Reasons for MA Plan Cuts – What’s going on
Recently, many insurers are pulling back or dropping Medicare Advantage plans in certain counties. Many Medicare advantage carriers are reducing offerings. This is especially true for PPO plans, which tend to be less restrictive for patients, but also costlier/riskier for insurers. Here’s a breakdown of the reasons for MA plan cuts and why some Medicare Advantage (MA) plans are leaving the market, what it means for enrollees, and how to prepare.
Why Some Medicare Advantage Plans Are Leaving the Market
In 2025 and beyond, several major insurers are scaling back or exiting certain Medicare Advantage (MA) markets. Companies like UnitedHealthcare, Humana, and Aetna are discontinuing specific plans or leaving select counties, affecting hundreds of thousands of beneficiaries. So, what’s driving these exits and what does it mean for Medicare enrollees?
Rising Costs and Slower Reimbursements
The main driver behind these exits is financial pressure. Health care costs; doctor visits, hospital stays, and prescription drugs continue to rise. Meanwhile, the Centers for Medicare & Medicaid Services (CMS) has limited how much funding increases for MA plans each year.
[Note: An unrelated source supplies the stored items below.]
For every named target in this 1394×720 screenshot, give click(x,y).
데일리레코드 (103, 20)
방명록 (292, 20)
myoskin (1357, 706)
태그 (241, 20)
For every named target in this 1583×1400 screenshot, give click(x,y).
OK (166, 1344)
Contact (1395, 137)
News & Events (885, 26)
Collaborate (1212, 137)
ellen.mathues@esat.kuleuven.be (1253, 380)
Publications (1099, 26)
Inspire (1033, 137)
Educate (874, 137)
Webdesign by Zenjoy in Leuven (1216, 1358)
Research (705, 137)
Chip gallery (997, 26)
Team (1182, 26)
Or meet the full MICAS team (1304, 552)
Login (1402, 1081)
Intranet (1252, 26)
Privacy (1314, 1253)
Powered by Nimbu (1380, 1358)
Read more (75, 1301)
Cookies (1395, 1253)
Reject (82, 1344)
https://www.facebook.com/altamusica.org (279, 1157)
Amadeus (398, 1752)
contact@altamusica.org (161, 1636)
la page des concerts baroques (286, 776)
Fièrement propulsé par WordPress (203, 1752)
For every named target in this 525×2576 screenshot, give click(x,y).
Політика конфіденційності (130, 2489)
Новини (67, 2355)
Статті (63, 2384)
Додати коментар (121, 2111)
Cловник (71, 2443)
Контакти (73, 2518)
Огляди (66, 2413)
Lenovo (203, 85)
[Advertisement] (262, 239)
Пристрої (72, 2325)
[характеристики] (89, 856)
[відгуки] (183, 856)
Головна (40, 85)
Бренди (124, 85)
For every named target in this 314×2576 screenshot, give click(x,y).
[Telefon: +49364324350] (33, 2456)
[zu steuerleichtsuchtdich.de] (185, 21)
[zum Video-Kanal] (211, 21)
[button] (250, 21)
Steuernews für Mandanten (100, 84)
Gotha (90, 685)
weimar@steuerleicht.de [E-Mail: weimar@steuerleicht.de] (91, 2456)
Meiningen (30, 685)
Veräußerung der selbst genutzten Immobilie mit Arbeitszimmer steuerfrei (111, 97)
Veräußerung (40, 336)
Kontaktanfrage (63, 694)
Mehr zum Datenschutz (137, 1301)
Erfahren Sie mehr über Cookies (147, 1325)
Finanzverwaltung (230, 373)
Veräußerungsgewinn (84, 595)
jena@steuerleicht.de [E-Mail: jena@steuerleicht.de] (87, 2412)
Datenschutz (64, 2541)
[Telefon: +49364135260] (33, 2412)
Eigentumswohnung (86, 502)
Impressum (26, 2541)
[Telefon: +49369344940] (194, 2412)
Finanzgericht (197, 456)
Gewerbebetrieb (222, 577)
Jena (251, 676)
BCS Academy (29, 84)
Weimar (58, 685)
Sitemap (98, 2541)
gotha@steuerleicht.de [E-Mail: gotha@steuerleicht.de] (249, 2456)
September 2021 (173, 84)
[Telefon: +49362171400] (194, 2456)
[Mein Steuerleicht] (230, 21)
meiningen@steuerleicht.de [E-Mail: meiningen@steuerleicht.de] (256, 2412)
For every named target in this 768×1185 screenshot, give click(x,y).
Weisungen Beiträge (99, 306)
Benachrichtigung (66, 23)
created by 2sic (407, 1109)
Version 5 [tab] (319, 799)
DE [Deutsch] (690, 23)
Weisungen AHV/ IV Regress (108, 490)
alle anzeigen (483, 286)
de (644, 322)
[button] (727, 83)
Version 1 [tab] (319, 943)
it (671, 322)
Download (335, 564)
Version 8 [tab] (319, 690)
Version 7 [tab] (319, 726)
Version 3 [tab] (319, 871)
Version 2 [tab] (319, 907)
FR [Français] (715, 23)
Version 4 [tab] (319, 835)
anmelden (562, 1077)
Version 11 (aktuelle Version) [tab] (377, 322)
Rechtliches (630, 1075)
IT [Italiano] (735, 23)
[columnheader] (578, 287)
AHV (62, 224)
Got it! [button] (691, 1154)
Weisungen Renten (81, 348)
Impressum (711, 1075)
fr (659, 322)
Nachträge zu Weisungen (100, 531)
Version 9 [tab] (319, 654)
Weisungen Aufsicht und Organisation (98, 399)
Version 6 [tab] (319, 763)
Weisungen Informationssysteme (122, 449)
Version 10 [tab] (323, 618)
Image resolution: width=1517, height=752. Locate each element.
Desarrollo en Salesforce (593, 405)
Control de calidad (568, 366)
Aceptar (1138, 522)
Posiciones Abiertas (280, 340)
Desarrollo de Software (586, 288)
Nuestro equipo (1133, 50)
When reimbursement rates don’t keep pace with actual medical spending, insurers are forced to make tough decisions. Some reduce coverage areas; others leave markets entirely. The challenge is even greater in rural counties, where fewer enrollees mean higher per-member costs and less opportunity to spread financial risk.
Increased Regulation and Administrative Burdens
Medicare Advantage plans are subject to strict federal oversight. CMS star ratings, which measure quality and satisfaction, directly affect plan payments and bonuses. Plans with low ratings can face penalties or reduced funding.
New rules around prior authorization, marketing practices, and network adequacy have also added administrative costs. While these policies aim to protect consumers, they make operating certain plans more expensive and complex; especially for smaller carriers.
Shrinking Margins and Risky Plan Types
Preferred Provider Organization (PPO) plans, which allow greater provider flexibility, are especially expensive for insurers to run. In response, many companies are narrowing their focus to Health Maintenance Organization (HMO) plans with tighter networks and lower costs.
However, even with these adjustments, many insurers report that the combination of higher utilization, slower reimbursements, and increased regulation has made some plans unsustainable. As a result, certain counties are seeing fewer plan options for 2026.
Cutting Back on Benefits
To stay competitive and manage costs, insurers are also reducing extra benefits that have become popular selling points for Medicare Advantage plans.
Perks such as dental, vision, hearing, over-the-counter allowances, and fitness memberships are being scaled back or dropped altogether. Some plans have increased copays for specialists, raised out-of-pocket maximums, or restricted drug formularies.
While these changes help insurers control spending, they can leave beneficiaries with fewer incentives to stay on a plan—prompting more people to explore other options like Original Medicare with a Medigap supplement.
What This Means for Beneficiaries
If your Medicare Advantage plan is ending or changing benefits, you’ll receive an Annual Notice of Change (ANOC) this fall. It’s important to read this document carefully. You may find that your premiums, networks, or covered benefits are changing even if your plan remains available.
Here’s what to watch for:
- Fewer local plan options—especially in smaller or rural markets.
- Higher out-of-pocket costs due to benefit reductions or network changes.
- Provider access changes as plans narrow their networks.
- Reduced extra benefits, such as dental, vision, and wellness perks.
Watch a video on discontinued Medicare advantage plan special enrollment periods
If your plan is leaving your area entirely, you’ll qualify for a Special Enrollment Period (SEP) to choose a new plan or return to Original Medicare.
Agents, if you are ready to join the Crowe team; click her for online contracting.
What You Can Do
- Review your ANOC early to understand all upcoming changes.
- Compare new plans on Medicare.gov or with a licensed agent to see what’s available in your ZIP code.
- Look beyond the premium. Consider total out-of-pocket costs, copays, and your provider network.
- Verify your prescriptions. Ensure your medications are still covered under the plan’s formulary.
- Explore Medigap and Part D options if you want more stability or broader provider access.
The Bottom Line
Medicare Advantage remains a strong and growing program, but rising costs and tighter reimbursement rules are forcing insurers to reassess their participation. Many are choosing to leave certain counties or reduce extra benefits to stay financially viable.
Stay updated on agent events and information
For beneficiaries, staying informed is key. Review your plan each year, compare options carefully, and don’t assume your current benefits will stay the same. A little preparation can help avoid surprises and ensure you continue to get the coverage and care you need.